Mayor Lori Lightfoot’s administration on Thursday touted a pair of new programs baked into her 2023 budget to lighten the load for Chicagoans saddled with debt from administrative hearing violations.

City Hall has long used the administrative adjudication process to handle a virtual kitchen sink of quality-of-life offenses. They range from distracted driving, loud radio playing and motorcycle noise to fly-dumping, littering, over-flowing dumpsters and pollution violations.

Now, the Lightfoot administration is making two new offers that residents and businesses mired in administrative hearing debt may find difficult to refuse.

The first program, called “standard relief,” is open to all residents and businesses. There are no eligibility requirements or applications. It opened Tuesday, offering individuals and businesses the opportunity to have their interest, collection costs and court fees waived if they pay the original fine amount in full or enroll in a payment plan. The deadline is March 31.

The second program, known as “hardship relief,” is more generous, but it requires an application and is only open to residents — not businesses.

It runs April 1 through Dec. 31 and offers those in administrative hearing debt the ability to pay 50% of the original fine amount in full or enroll in a payment plan and have interest, collection costs and court fees waived.

To qualify, debtors must either be enrolled in Chicago’s Utility Billing Relief or Clear Path Relief plans or have a household income of less than $43,740 a year for an individual and $90,000 a year for a family of four.

Applications can be made at www.Chicago.gov/newstartchicago.

City Comptroller Reshma Soni said the two programs are a natural offshoot of earlier debt relief initiatives that have helped low-income Chicagoans get out from under debt tied to unpaid parking and city sticker fines and overdue water and sewer bills.

The city claims the earlier programs have provided $33 million in relief from overdue water and sewer bills to 20,000 households; $28.5 million in ticketing relief to 49,000 motorists; $11.5 million in waived city sticker debt; and $129 million in forgiven vehicle impoundment and storage fees.

Lightfoot campaigned on a promise to raise the boot threshold, stop booting for non-moving violations and eliminate a hefty chunk of red-light cameras if those cameras were used for revenue, not safety.

She has delivered on some of those promises.
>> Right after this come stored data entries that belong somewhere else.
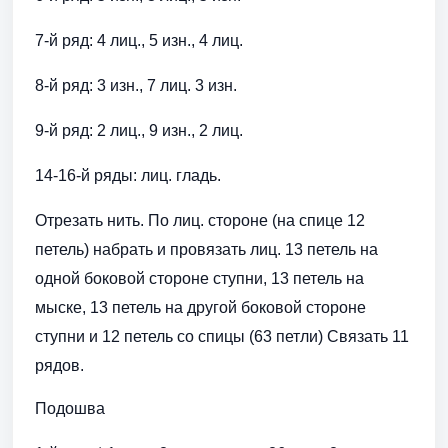
7-й ряд: 4 лиц., 5 изн., 4 лиц.
8-й ряд: 3 изн., 7 лиц. 3 изн.
9-й ряд: 2 лиц., 9 изн., 2 лиц.
14-16-й ряды: лиц. гладь.
Отрезать нить. По лиц. стороне (на спице 12
петель) набрать и провязать лиц. 13 петель на
одной боковой стороне ступни, 13 петель на
мыске, 13 петель на другой боковой стороне
ступни и 12 петель со спицы (63 петли) Связать 11
рядов.
Подошва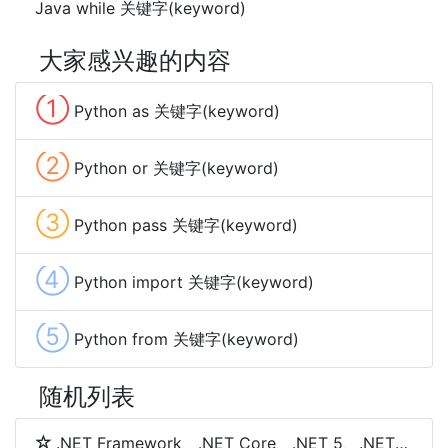
Java while 关键字(keyword)
大家感兴趣的内容
①
Python as 关键字(keyword)
②
Python or 关键字(keyword)
③
Python pass 关键字(keyword)
④
Python import 关键字(keyword)
⑤
Python from 关键字(keyword)
随机列表
.NET Framework、.NET Core、.NET 5、.NET 6和.NET 7 简介及区别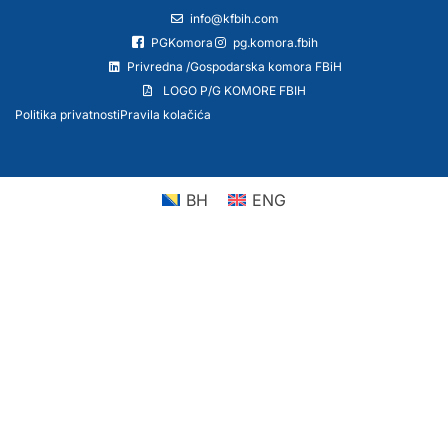
info@kfbih.com
PGKomora
pg.komora.fbih
Privredna /Gospodarska komora FBiH
LOGO P/G KOMORE FBIH
Politika privatnosti
Pravila kolačića
BH
ENG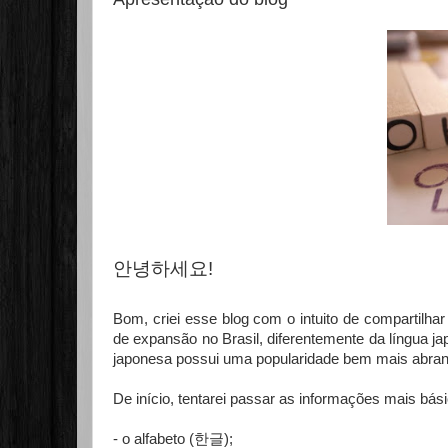
안녕하세요!
Bom, criei esse blog com o intuito de compartilhar
de expansão no Brasil, diferentemente da língua 
japonesa possui uma popularidade bem mais abrang
De início, tentarei passar as informações mais bás
- o alfabeto (
한글
);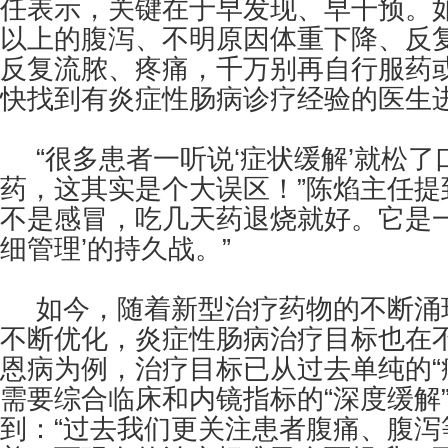
任表示，关键在于早发现、早干预。
以上的腹泻、不明原因体重下降、反
反复流脓、疼痛，千万别再自行服药或
快找到有炎症性肠病诊疗经验的医生
“很多患者一听说‘症状缓解’就松
药，这其实是个大误区！”陈焰主任提
不是感冒，吃几天药退烧就好。它是一
细管理’的持久战。”
如今，随着新型治疗药物的不断涌
不断优化，炎症性肠病治疗目标也在
恩病为例，治疗目标已从过去单纯的“
需要综合临床和内镜指标的“深度缓解
到：“过去我们更关注患者腹痛、腹泻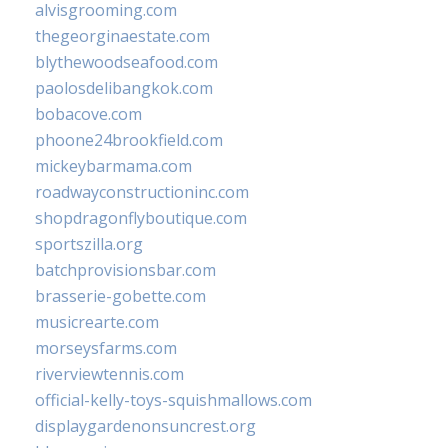
alvisgrooming.com
thegeorginaestate.com
blythewoodseafood.com
paolosdelibangkok.com
bobacove.com
phoone24brookfield.com
mickeybarmama.com
roadwayconstructioninc.com
shopdragonflyboutique.com
sportszilla.org
batchprovisionsbar.com
brasserie-gobette.com
musicrearte.com
morseysfarms.com
riverviewtennis.com
official-kelly-toys-squishmallows.com
displaygardenonsuncrest.org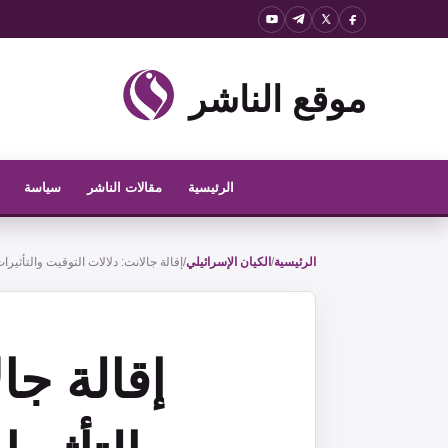
نتقل
لى
لمحتوى
موقع الناشر
الرئيسية
مقالات الناشر
سياسة
الرئيسية
/
الكيان الإسرائيلي
/
إقالة جالانت: دلالات التوقيت والتأثيرا
إقالة جا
She stopped booting for non-moving violations, ended debt-based driver’s license suspensions and eliminated Chicago Public Library fines.

But Lightfoot has not gotten rid of any red-light cameras. In fact, she lowered the threshold for speed camera violations — to just 6 mph over the limit — generating an avalanche of new violations and fought hard to keep it.

Just this week, Lightfoot proposed a groundbreaking ordinance that would plunge Chicago deeper into the Big Brother world of video surveillance and automated ticketing.

It calls for installing cameras on CTA buses, city vehicles, light poles and other public property and using that footage to nail motorists who block bus lanes, bike lanes, crosswalks or loading zones.